Hi there, everyone.
So I got myself to sign in here so I can comment on some of this.
First I gotta say that I´m no beta-tester, so I just have a pretty basic idea of what the game will actually be like.
But that said, I like the idea of quests for the regent.
I wouldn´t want the outcome to be too dependent on luck though.
I know stuff like that from civ4 and it always makes me uncomfortable - mostly it´s either a awesome win or a devastating loss.
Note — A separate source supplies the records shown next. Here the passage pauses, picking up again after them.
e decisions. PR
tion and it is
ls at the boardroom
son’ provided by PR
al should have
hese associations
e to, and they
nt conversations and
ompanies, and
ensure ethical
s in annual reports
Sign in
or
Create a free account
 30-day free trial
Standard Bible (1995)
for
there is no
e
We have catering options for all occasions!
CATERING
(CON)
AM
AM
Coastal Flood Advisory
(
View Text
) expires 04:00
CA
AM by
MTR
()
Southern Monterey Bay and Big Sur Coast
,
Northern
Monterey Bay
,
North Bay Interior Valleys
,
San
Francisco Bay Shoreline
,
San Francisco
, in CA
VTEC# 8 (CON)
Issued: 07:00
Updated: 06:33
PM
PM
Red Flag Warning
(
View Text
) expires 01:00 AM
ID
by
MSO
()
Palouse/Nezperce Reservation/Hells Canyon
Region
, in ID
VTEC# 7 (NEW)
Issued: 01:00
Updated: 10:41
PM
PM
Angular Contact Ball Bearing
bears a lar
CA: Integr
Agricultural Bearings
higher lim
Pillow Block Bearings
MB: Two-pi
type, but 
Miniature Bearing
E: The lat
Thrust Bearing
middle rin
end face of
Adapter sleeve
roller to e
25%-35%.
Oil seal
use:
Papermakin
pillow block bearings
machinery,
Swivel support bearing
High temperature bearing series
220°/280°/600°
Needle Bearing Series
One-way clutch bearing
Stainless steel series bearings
But even if you could not lose very much through a backfired quest, you still would have lost an opportunity.
So I would rather give the possibility to compensate failed "dice-rolls" through essence, gold or other things - other than just giving the opportunity to simply use essence for automatic success.
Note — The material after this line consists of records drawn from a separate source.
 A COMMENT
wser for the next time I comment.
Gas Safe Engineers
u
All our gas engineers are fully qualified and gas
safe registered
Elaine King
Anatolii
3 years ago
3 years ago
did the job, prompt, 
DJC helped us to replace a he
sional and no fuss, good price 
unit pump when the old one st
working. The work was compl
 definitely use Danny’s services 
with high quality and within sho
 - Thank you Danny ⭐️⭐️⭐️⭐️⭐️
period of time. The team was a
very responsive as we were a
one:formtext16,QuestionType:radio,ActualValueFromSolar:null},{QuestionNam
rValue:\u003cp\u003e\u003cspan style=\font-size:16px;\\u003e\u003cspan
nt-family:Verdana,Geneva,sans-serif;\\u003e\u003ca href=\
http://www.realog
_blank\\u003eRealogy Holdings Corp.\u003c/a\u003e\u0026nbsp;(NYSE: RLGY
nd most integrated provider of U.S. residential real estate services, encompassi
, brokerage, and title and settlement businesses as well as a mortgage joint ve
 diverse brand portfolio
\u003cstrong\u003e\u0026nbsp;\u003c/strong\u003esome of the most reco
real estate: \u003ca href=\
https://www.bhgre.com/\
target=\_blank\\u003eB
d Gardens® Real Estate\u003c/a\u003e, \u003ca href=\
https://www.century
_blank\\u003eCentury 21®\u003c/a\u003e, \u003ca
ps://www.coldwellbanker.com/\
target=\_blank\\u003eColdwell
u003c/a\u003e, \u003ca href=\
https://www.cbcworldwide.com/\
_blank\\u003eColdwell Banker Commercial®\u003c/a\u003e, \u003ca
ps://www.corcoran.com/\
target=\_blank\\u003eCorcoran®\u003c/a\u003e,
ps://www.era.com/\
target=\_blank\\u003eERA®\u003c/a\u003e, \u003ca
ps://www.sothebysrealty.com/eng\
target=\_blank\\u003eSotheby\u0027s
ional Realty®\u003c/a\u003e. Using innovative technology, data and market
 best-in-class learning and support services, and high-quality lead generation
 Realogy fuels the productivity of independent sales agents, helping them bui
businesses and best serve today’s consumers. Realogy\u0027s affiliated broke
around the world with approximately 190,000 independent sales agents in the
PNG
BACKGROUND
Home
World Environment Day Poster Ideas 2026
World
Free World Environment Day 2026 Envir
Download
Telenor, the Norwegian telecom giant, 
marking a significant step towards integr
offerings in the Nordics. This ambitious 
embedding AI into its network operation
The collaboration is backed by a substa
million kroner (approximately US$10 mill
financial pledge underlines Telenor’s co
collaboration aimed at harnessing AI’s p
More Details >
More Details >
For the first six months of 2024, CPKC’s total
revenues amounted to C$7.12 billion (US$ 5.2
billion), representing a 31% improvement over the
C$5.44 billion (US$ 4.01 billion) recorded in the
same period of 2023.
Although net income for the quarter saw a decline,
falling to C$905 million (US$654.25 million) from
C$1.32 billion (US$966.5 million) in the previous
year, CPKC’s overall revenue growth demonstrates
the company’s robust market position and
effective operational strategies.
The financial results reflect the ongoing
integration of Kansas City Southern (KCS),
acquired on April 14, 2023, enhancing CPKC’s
Taking the example of the summonde demon - having tried to bind him to your will through a failed wisdom-check, you could be offered the possibility to e.g. sacrifice population, a unit or a building, meaning that the demon is either appeased with a sacrifice, met with force or lured into a building for him to rampage, giving your sovereign some time to rethink.
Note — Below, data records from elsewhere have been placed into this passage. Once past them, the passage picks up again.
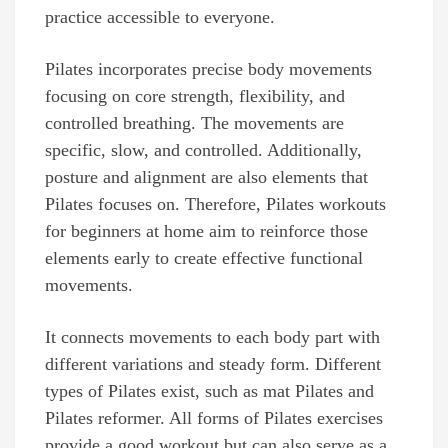
practice accessible to everyone.
Pilates incorporates precise body movements
focusing on core strength, flexibility, and
controlled breathing. The movements are
specific, slow, and controlled. Additionally,
posture and alignment are also elements that
Pilates focuses on. Therefore, Pilates workouts
for beginners at home aim to reinforce those
elements early to create effective functional
movements.
It connects movements to each body part with
different variations and steady form. Different
types of Pilates exist, such as mat Pilates and
Pilates reformer. All forms of Pilates exercises
provide a good workout but can also serve as a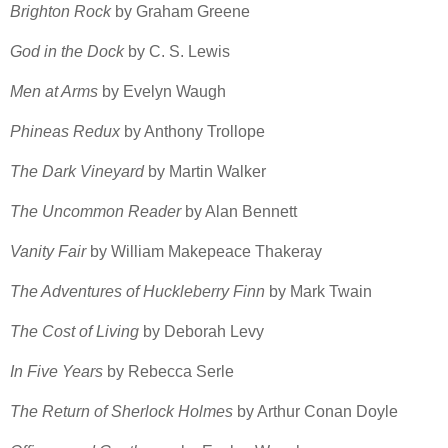
Brighton Rock
by Graham Greene
God in the Dock
by C. S. Lewis
Men at Arms
by Evelyn Waugh
Phineas Redux
by Anthony Trollope
The Dark Vineyard
by Martin Walker
The Uncommon Reader
by Alan Bennett
Vanity Fair
by William Makepeace Thakeray
The Adventures of Huckleberry Finn
by Mark Twain
The Cost of Living
by Deborah Levy
In Five Years
by Rebecca Serle
The Return of Sherlock Holmes
by Arthur Conan Doyle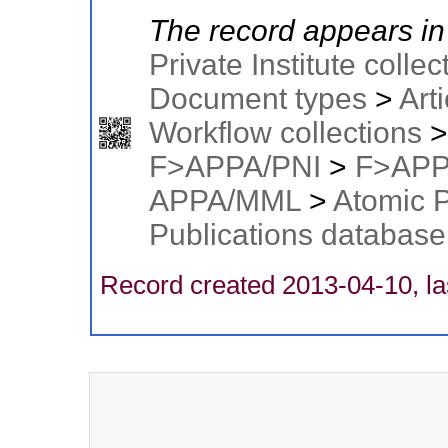
The record appears in 
Private Institute collec
Document types
>
Arti
Workflow collections
F>APPA/PNI
>
F>APP
APPA/MML
>
Atomic 
Publications database
Record created 2013-04-10, la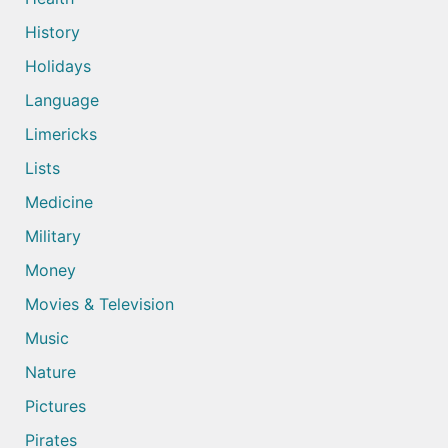
History
Holidays
Language
Limericks
Lists
Medicine
Military
Money
Movies & Television
Music
Nature
Pictures
Pirates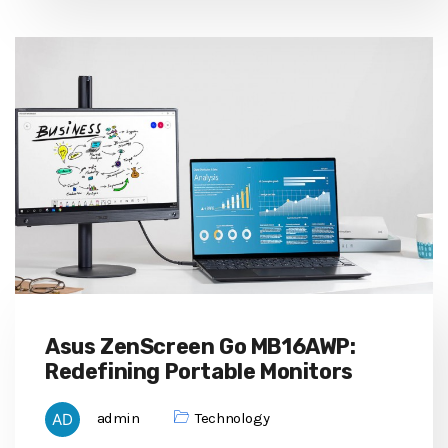
Asus ZenScreen Go MB16AWP:
Redefining Portable Monitors
admin
Technology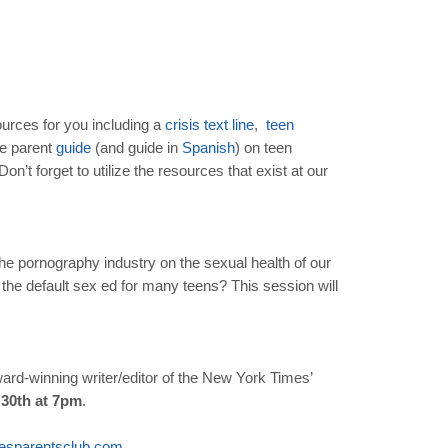
urces for you including a
crisis
text
line
,
teen
ve parent
guide
(and guide in
Spanish
) on teen
n’t forget to utilize the resources that exist at our
 the pornography industry on the sexual health of our
the default sex ed for many teens? This session will
ward-winning writer/editor of the New York Times’
 30th at 7pm
.
esparentsclub
.
com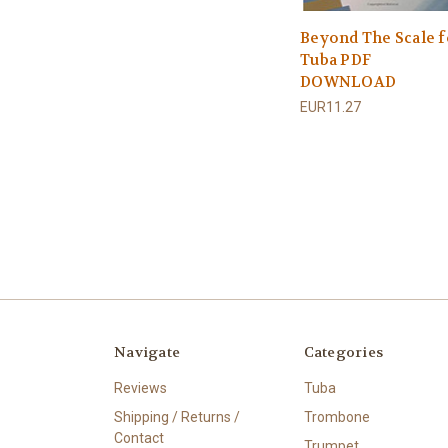
Beyond The Scale f
Tuba PDF
DOWNLOAD
EUR11.27
Navigate
Categories
Reviews
Tuba
Shipping / Returns /
Trombone
Contact
Trumpet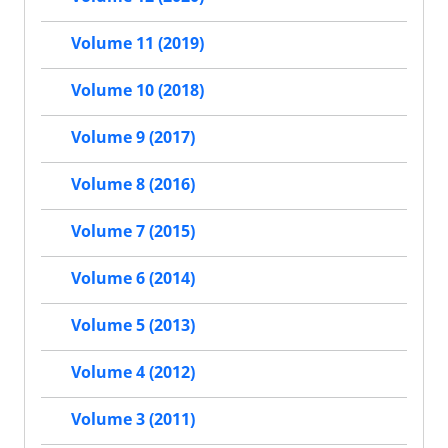
Volume 11 (2019)
Volume 10 (2018)
Volume 9 (2017)
Volume 8 (2016)
Volume 7 (2015)
Volume 6 (2014)
Volume 5 (2013)
Volume 4 (2012)
Volume 3 (2011)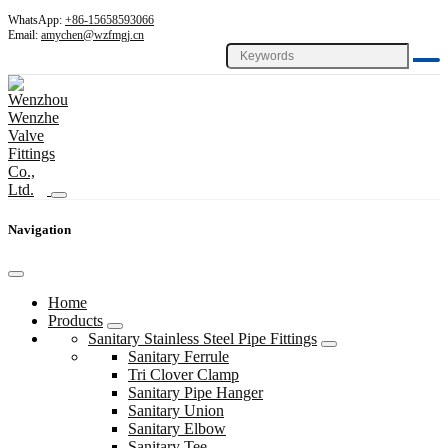
WhatsApp:
+86-15658593066
Email:
amychen@wzfmgj.cn
Navigation
Home
Products
Sanitary Stainless Steel Pipe Fittings
Sanitary Ferrule
Tri Clover Clamp
Sanitary Pipe Hanger
Sanitary Union
Sanitary Elbow
Sanitary Tee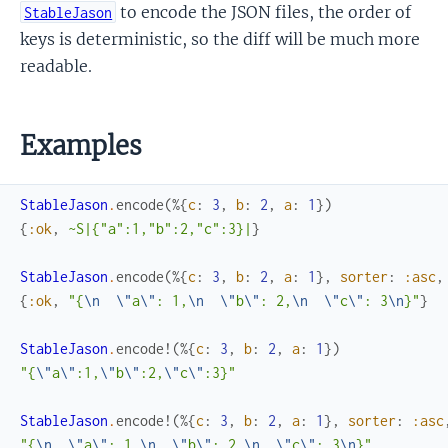
to encode the JSON files, the order of
StableJason
keys is deterministic, so the diff will be much more
readable.
Examples
StableJason
.
encode
(
%{
c
:
3
,
b
:
2
,
a
:
1
}
)
{
:ok
,
~S|{"a":1,"b":2,"c":3}|
}
StableJason
.
encode
(
%{
c
:
3
,
b
:
2
,
a
:
1
}
,
sorter
:
:asc
,
{
:ok
,
"{
\n
\"
a
\"
: 1,
\n
\"
b
\"
: 2,
\n
\"
c
\"
: 3
\n
}"
}
StableJason
.
encode!
(
%{
c
:
3
,
b
:
2
,
a
:
1
}
)
"{
\"
a
\"
:1,
\"
b
\"
:2,
\"
c
\"
:3}"
StableJason
.
encode!
(
%{
c
:
3
,
b
:
2
,
a
:
1
}
,
sorter
:
:asc
"{
\n
\"
a
\"
: 1,
\n
\"
b
\"
: 2,
\n
\"
c
\"
: 3
\n
}"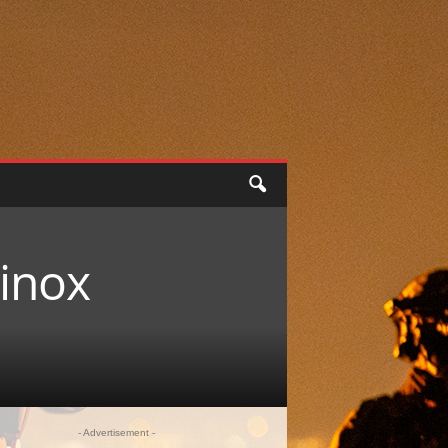
minox
- Advertisement -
Quests could indeed offer some nice possibilities of events that really affect your game.
What popped into my mind when I read about a quest of two feuding landlords was an additional choice - if you could choose to banish one lord from your land, this "quest-fluff" could actually become a new ingame sovereign, heading into the wilderness to found a new people and/or to plot his return.
If the game-engine would set up two different characters for the two lords, complete with stats and not just as an anonymus mentioning in a "fluff-text", then the outcome of the situation could depend on the attributes of the banished lord.
Another example would be a quest where you had the possibility to outlaw someone, who then would perhaps flee into the woods, starting a career as either a Robin Hood or a cruel bandit, harassing you with occasional unit-spawns and/or loss of income/ressources on nearby fields.
Apart from this I second the notion that a sovereign should gain experience through other things than just battles or occasional quest-events; Psychoak has offered some nice ideas.
I mean, maybe I think to much "master of magic" here, but for me the warlord-style sovereign on the road is just one of a few types of sovereigns, in reality as well as in fantasy fiction, and not the one I would have thought of first, when I learned about the sovereign concept in Elemental.
There should be sovereigns who mostly sit in their ivorytower, studying magic, ones who travel about their country to ensure their people of their presence, ones who practice and further art and culture, ones who practice and further artisanry, ones who teach and let others teach science, etc..
All based either on the respective sovereigns attributes or on the players explicit decisions.
And either one should gain experience doing so.
Making a sovereign profit from every building built, for example, should even be quite simple to implement.